> **TASK DETAILS**:
Return nothing but the lines from the one with "Sede Ambulato" through the one with "فروش عمده محصولات آرایشی و بهداشتی" in the data below, word for word and without pictures.

> **GIVEN ENTRIES**:

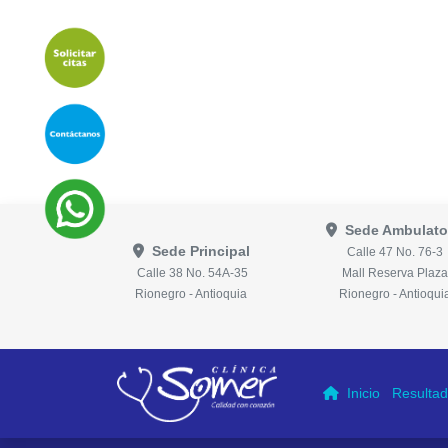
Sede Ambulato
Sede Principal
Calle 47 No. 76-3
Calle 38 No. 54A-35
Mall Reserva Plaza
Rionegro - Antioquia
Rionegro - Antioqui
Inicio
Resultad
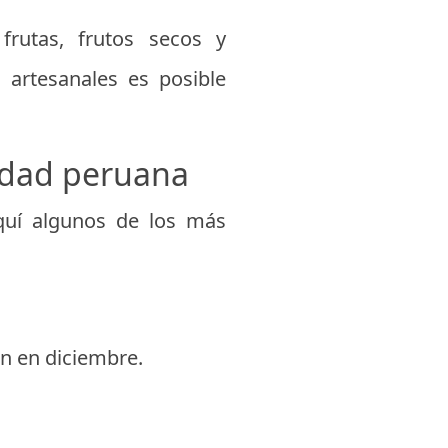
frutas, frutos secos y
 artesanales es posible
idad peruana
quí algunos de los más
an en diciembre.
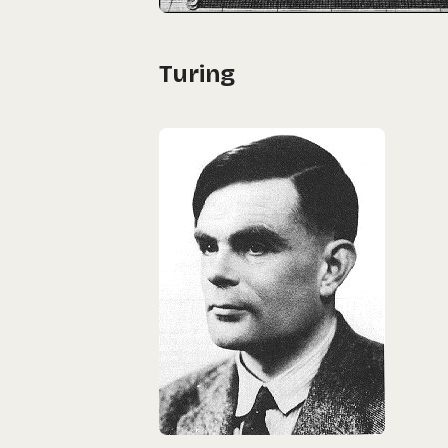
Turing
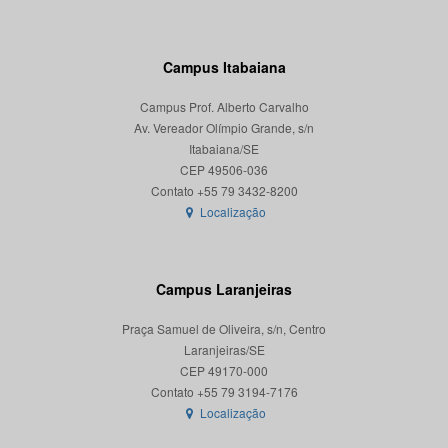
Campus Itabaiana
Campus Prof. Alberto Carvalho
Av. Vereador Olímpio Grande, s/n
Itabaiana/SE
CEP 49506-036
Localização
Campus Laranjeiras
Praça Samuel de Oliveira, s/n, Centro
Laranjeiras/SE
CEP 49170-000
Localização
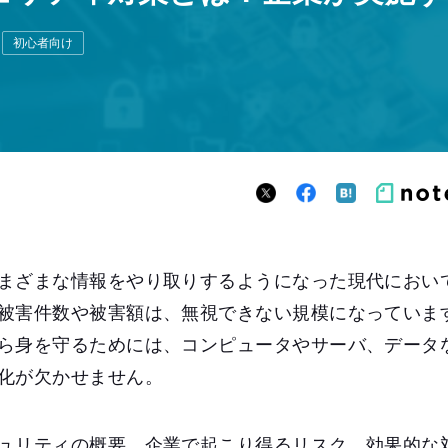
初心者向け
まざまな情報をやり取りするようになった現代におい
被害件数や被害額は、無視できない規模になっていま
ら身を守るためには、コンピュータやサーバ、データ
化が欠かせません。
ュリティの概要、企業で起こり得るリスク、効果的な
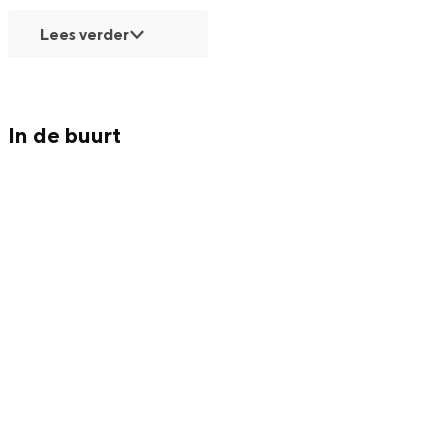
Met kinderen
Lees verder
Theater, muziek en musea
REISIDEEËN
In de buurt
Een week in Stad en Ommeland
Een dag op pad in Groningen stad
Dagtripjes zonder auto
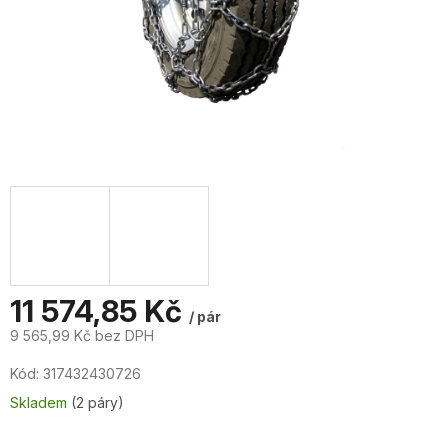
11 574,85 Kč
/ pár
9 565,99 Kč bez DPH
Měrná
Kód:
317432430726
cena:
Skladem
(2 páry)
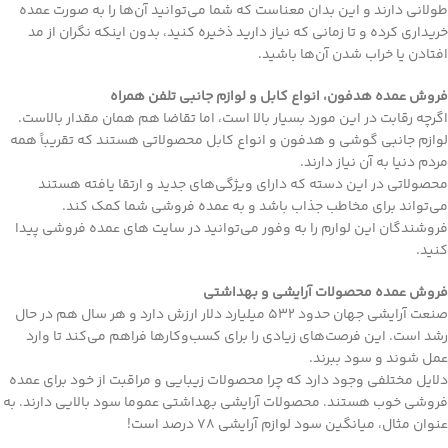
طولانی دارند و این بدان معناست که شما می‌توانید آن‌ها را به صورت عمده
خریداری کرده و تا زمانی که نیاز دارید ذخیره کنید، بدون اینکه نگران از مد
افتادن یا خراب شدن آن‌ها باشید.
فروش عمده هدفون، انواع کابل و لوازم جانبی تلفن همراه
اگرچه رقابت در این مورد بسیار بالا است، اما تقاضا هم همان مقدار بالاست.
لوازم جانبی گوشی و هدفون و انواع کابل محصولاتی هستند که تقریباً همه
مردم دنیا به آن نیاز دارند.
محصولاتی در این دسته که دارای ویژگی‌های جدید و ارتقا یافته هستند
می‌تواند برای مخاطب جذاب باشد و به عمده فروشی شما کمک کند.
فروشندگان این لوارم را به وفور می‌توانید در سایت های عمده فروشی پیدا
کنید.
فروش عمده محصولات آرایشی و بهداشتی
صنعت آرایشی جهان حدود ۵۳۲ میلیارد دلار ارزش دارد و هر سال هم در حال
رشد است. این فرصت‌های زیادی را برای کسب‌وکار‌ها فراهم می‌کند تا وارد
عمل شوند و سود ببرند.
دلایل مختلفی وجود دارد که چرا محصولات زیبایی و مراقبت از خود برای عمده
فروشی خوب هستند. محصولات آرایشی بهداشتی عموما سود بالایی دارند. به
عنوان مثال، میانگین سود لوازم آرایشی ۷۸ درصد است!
--
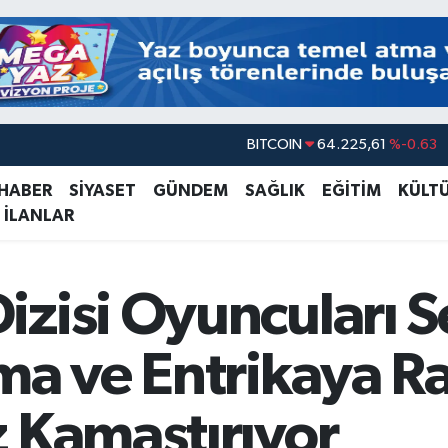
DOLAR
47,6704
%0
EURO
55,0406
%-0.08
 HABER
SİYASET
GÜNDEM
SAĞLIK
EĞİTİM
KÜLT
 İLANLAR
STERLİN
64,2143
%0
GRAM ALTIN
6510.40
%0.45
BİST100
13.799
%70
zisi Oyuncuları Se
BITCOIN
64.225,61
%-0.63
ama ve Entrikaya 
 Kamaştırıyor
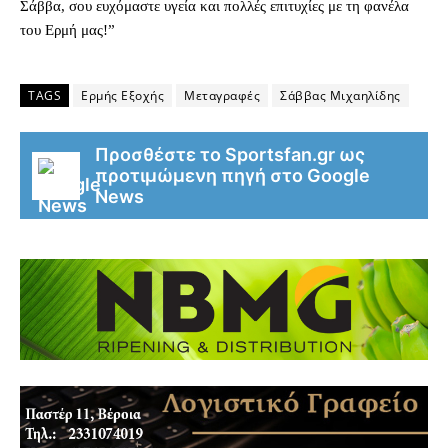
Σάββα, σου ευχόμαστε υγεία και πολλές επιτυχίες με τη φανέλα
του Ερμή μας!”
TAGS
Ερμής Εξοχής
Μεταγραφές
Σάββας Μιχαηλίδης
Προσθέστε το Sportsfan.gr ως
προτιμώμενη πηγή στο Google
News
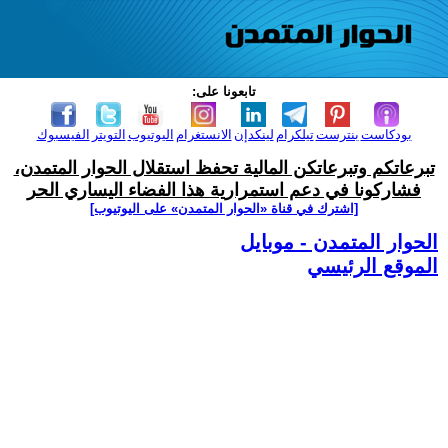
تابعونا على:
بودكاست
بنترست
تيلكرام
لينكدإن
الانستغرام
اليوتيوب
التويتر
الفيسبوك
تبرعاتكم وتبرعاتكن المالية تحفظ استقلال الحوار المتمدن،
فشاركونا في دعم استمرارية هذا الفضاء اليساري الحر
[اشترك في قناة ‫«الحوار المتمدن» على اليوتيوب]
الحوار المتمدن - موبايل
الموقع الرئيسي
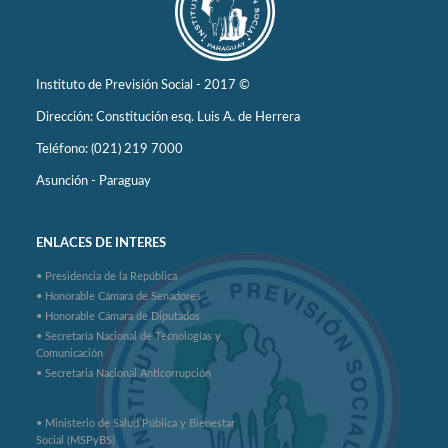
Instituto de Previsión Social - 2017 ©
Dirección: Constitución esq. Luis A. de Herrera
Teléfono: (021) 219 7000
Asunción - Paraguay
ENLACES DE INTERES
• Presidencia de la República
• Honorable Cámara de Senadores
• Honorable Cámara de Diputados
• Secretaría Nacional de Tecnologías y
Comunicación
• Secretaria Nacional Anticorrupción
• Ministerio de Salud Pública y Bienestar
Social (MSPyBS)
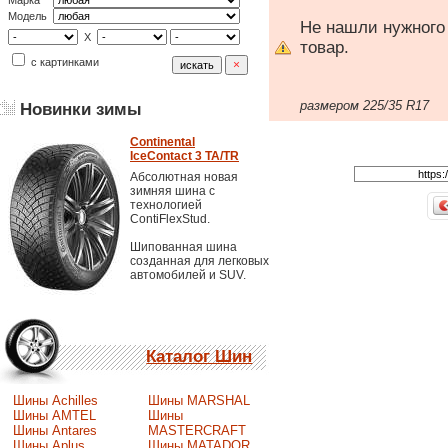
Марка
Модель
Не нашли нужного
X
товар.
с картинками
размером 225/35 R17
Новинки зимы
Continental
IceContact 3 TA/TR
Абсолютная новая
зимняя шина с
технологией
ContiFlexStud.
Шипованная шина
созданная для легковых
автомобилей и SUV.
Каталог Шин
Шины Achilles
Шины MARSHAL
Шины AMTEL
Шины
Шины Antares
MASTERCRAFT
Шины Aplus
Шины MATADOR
...
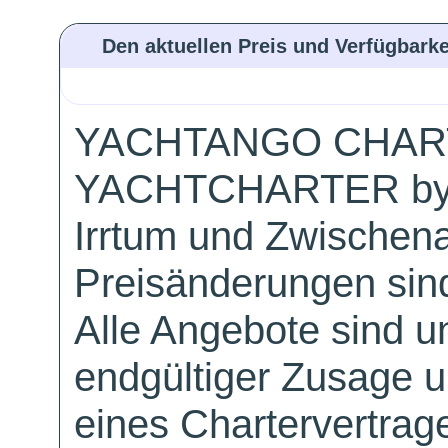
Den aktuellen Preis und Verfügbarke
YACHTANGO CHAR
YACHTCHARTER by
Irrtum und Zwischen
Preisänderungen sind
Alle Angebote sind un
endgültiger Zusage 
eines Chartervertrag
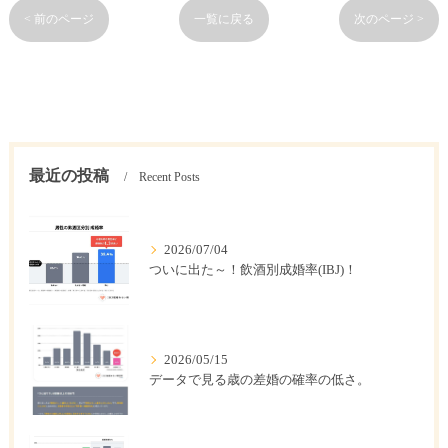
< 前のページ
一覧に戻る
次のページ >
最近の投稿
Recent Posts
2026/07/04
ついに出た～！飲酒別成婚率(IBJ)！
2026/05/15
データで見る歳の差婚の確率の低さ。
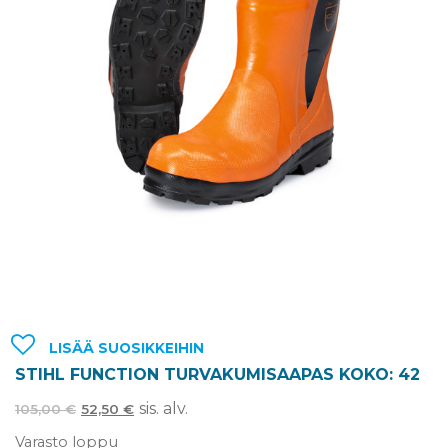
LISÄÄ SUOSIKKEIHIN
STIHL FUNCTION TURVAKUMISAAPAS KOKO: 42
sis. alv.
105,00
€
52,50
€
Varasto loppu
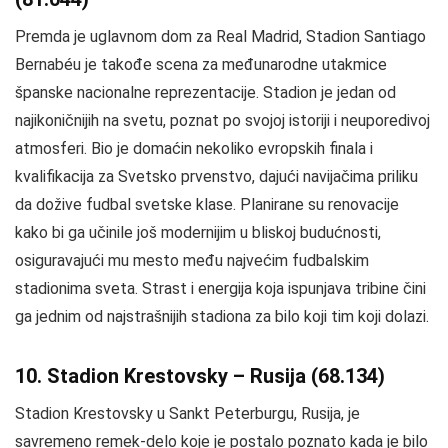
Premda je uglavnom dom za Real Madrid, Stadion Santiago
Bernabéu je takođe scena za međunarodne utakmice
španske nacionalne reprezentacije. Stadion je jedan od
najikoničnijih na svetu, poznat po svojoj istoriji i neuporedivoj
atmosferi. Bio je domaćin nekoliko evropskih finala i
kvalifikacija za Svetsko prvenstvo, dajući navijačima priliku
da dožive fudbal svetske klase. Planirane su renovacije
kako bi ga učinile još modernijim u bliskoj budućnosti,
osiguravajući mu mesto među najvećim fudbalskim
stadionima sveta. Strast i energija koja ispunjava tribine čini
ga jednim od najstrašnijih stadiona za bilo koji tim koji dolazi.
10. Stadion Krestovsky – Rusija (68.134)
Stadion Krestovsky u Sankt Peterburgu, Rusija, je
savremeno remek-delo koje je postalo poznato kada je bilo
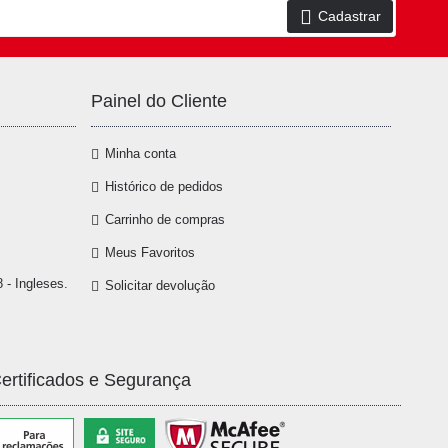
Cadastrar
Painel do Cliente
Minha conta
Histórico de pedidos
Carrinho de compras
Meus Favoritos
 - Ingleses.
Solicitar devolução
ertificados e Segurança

> **OUTPUT FOR THIS TASK**:
Sede Ambulato
Sede Principal
Calle 47 No. 76-3
Calle 38 No. 54A-35
Mall Reserva Plaza
Rionegro - Antioquia
Rionegro - Antioqui
Inicio
Resultad
frutas, frutos secos y
 artesanales es posible
idad peruana
quí algunos de los más
an en diciembre.
Turing
Campus Itabaiana
Campus Prof. Alberto Carvalho
Av. Vereador Olímpio Grande, s/n
Itabaiana/SE
CEP 49506-036
Localização
Campus Laranjeiras
Praça Samuel de Oliveira, s/n, Centro
Laranjeiras/SE
CEP 49170-000
Localização
初心者向け
まざまな情報をやり取りするようになった現代におい
被害件数や被害額は、無視できない規模になっていま
ら身を守るためには、コンピュータやサーバ、データ
化が欠かせません。
ュリティの概要、企業で起こり得るリスク、効果的な
Met kinderen
Lees verder
Theater, muziek en musea
REISIDEEËN
In de buurt
Een week in Stad en Ommeland
Een dag op pad in Groningen stad
Dagtripjes zonder auto
11 574,85 Kč
/ pár
9 565,99 Kč bez DPH
Měrná
Kód:
317432430726
cena:
Skladem
(2 páry)
طولانی دارند و این بدان معناست که شما می‌توانید آن‌ها را به صورت عمده
خریداری کرده و تا زمانی که نیاز دارید ذخیره کنید، بدون اینکه نگران از مد
افتادن یا خراب شدن آن‌ها باشید.
فروش عمده هدفون، انواع کابل و لوازم جانبی تلفن همراه
اگرچه رقابت در این مورد بسیار بالا است، اما تقاضا هم همان مقدار بالاست.
لوازم جانبی گوشی و هدفون و انواع کابل محصولاتی هستند که تقریباً همه
مردم دنیا به آن نیاز دارند.
محصولاتی در این دسته که دارای ویژگی‌های جدید و ارتقا یافته هستند
می‌تواند برای مخاطب جذاب باشد و به عمده فروشی شما کمک کند.
فروشندگان این لوارم را به وفور می‌توانید در سایت های عمده فروشی پیدا
کنید.
فروش عمده محصولات آرایشی و بهداشتی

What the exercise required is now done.